Rounding the corner of the library wing to park in back, he noticed that the two cottages were also lit up. That meant that Esther and the tenants were at home and not in his house. Now he could truly relax. Here he was, home after seven weeks. Thank God!
In the basement, all was quiet, but in the family room stood a slim dark-haired lady holding a long gown to herself, her face soft with sorrowful contemplation. A forgotten line from Shakespeare rose to the surface of his memory: she looked “like Patience on a monument,/ Smiling at grief.” She had to be Melly, and yet how lovely she was. Richard was surprised by how she'd changed. He recalled her as the wan, sick girl who’d come to them four years ago, but she had grown up without him noticing. That was like children, growing and blossoming under your very nose.

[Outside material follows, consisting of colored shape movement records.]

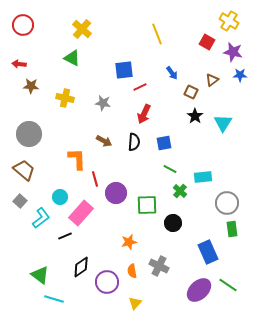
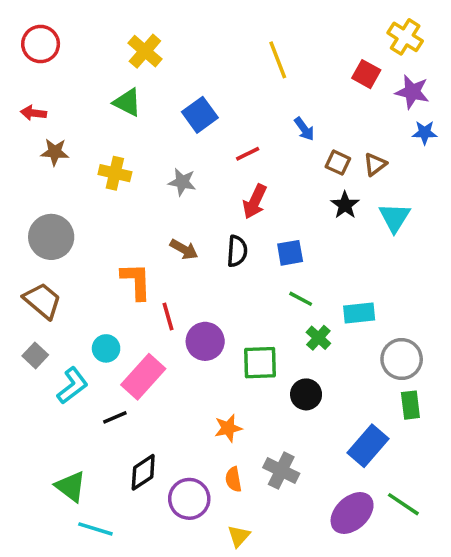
blue square: (124, 70) -> (200, 115), moved, turned -30
brown triangle: (212, 80) -> (375, 164), moved
blue rectangle: (208, 252) -> (368, 446), turned 65

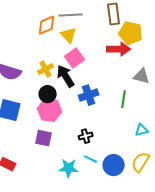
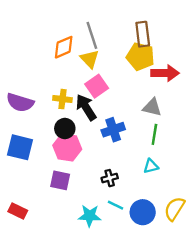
gray line: (71, 15) -> (92, 35), turned 75
yellow pentagon: (131, 33) -> (140, 57), moved
red arrow: (119, 49) -> (165, 73), moved
yellow cross: (46, 69) -> (62, 99), turned 35
gray triangle: (142, 76) -> (152, 107), moved
cyan triangle: (142, 130) -> (151, 166), moved

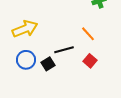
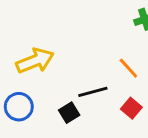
blue circle: (26, 60) -> (19, 107), moved

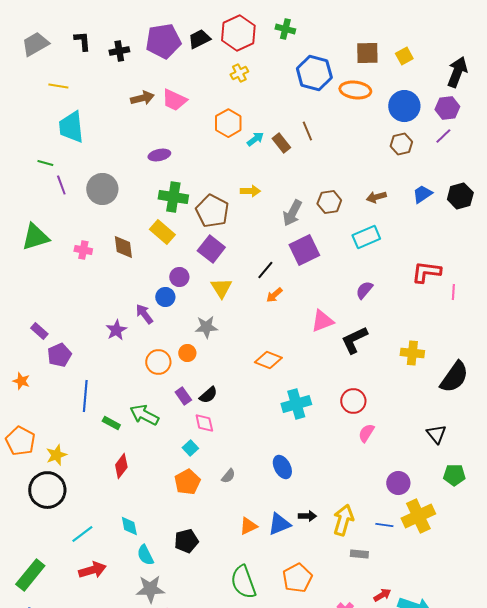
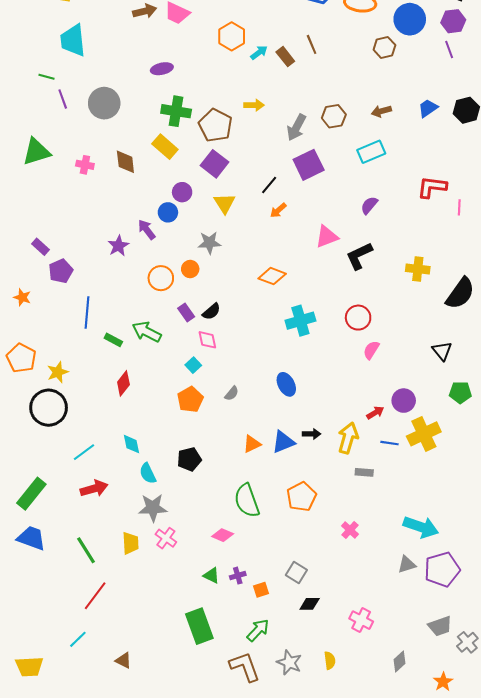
purple line: (443, 136) -> (449, 50), turned -66
brown hexagon: (401, 144) -> (384, 47), moved
red arrow: (382, 595) -> (375, 413), moved

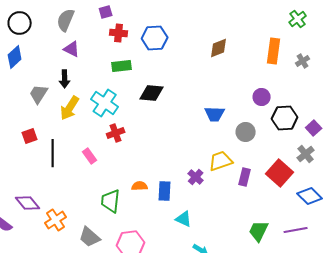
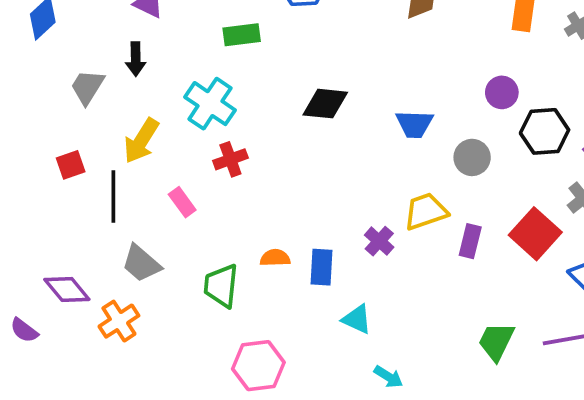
black diamond: (152, 93) -> (325, 104), moved
yellow arrow: (70, 108) -> (141, 141), moved
gray trapezoid: (90, 237) -> (141, 263), moved

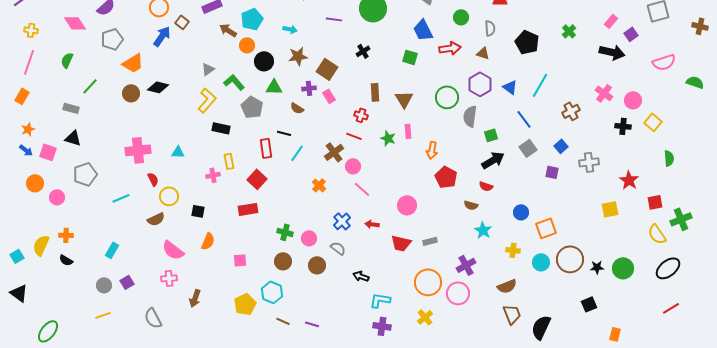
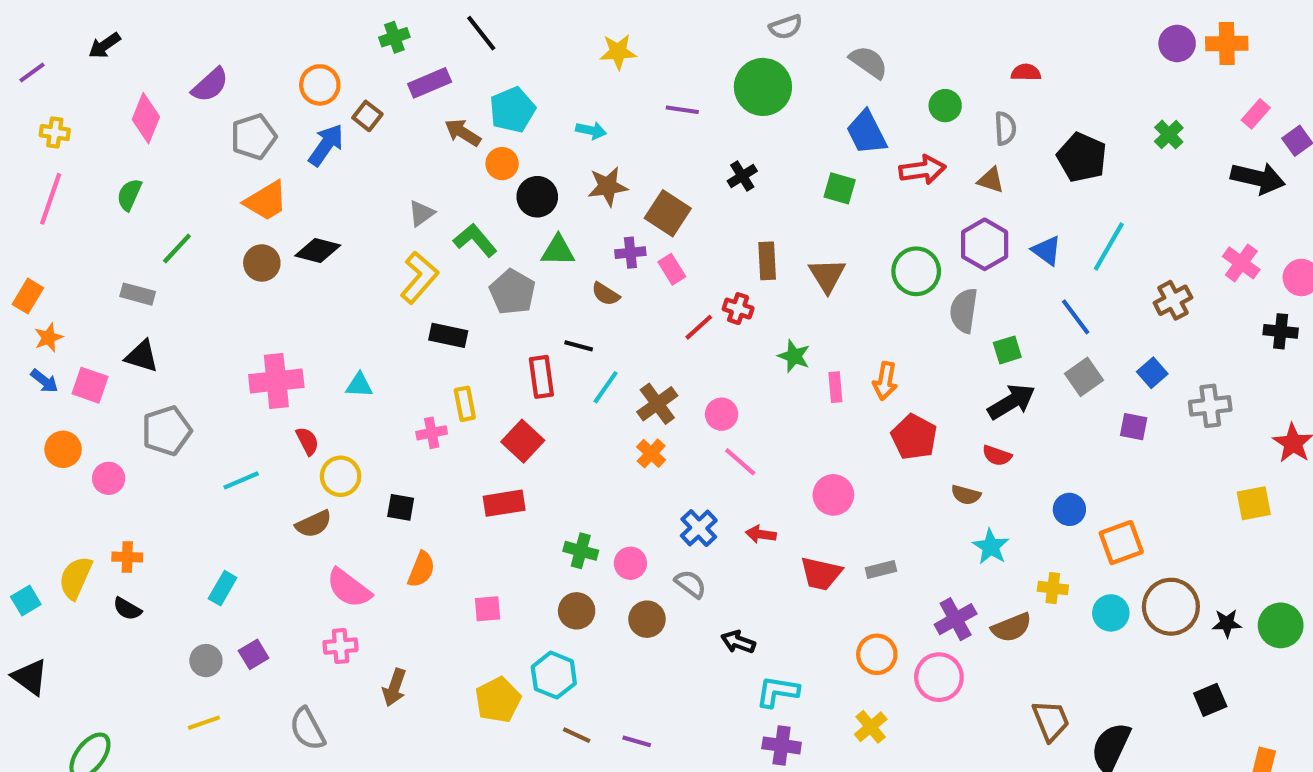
pink diamond: (75, 23) -> (146, 118), turned 55
gray pentagon: (112, 39) -> (254, 137), moved
orange rectangle: (22, 96) -> (28, 296), moved
pink rectangle: (408, 131) -> (835, 387), moved
red line: (354, 136) -> (699, 327), moved, turned -63
brown cross: (334, 152) -> (657, 404), moved
orange circle: (428, 282) -> (877, 654), size x0.7
brown semicircle: (507, 286) -> (1011, 627), moved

“Hello, Melly,” he said. “You look sad. Where is everyone?”
He had startled her. She dropped the dress and looked at him as if seeing a ghost.
“Hello, Mr. Spencer,” she said, and her voice was sweet and soft.
And as quickly as movie mania had come upon Stillwater, it was gone. Melly had followed Richard Spencer up to the first floor. His quiet consternation at the chaos in the drawing room, and the muddled and guilty explanations from the parties in the drawing room, would have been amusing to a mind more formed for comedy than hers. As it was, she sank deeper into misery on hearing Richard politely express a desire to see the scenes that everyone had worked so hard on. This was the last request to which anyone wanted to accede, but there was nothing for it. Ian made his farewells and wished the family a very happy reunion, and everyone else trooped down to the family room with Richard. Olivia cued up the footage on her laptop.
“It isn’t edited, you understand,” she said in a last desperate appeal to her father. “It’s all… very rough.”
“Well, Rome wasn’t filmed in a day,” he said. “Here, come sit by me, and tell me about it.”
It was an awful time of reckoning, made the worse by Richard’s solemnity. João, who seemed utterly unaware of the tensions in the room, happily explained his directorial vision and provided behind-the-scenes commentary as the clips rolled on. The scenes had been placed in a kind of order, so that the exterior shots of Stillwater and the first straight scenes lulled Richard into a false sense of enjoyment. He even smiled at the wretched Malcolm as Ashley and Melanie spoke of love and Twelve Oaks. He listened patiently as Chris talked through his memory techniques. And then came Dick in blackface.
The rest of the evening was a blur to Melly, but to the younger Spencers it did not even have the comfort of seeming surreal. Each now saw the project through their father’s eyes. What had been so hysterical in concept was thuddingly awful in execution. Dick in blackface was not ironic any more; he was crass and pathetic and offensive. Sophia’s lusty Scarlett was an increasingly painful spectacle. There was nothing to fault in Malcolm’s conventional performance but the very fact of his participation in the whole.
At the end of the scenes the Spencers sat silent in the brightly lit basement. Melly was crying softly. Even João was subdued for a moment.
At last Richard spoke, not angrily. “I didn’t see Melly anywhere. Did she not have a role?”
“Melly wouldn’t take a role,” said Malcolm with bitter self-reproach . “She hated the entire thing from the start.”
“Well, I’m glad it’s over,” said Chris. “I was getting sick of the whole thing. I mean, why do we need all these shenanigans? Let’s just hang out, you know?”
“I think we can agree on that,” said Richard, standing. He surveyed the room of miserable faces.
“I would not prefer for this to be shown around,” he said, in measured tones of terrible mercy. “Now, if you’ll excuse me, I’ll say goodnight and go up to see your mother.”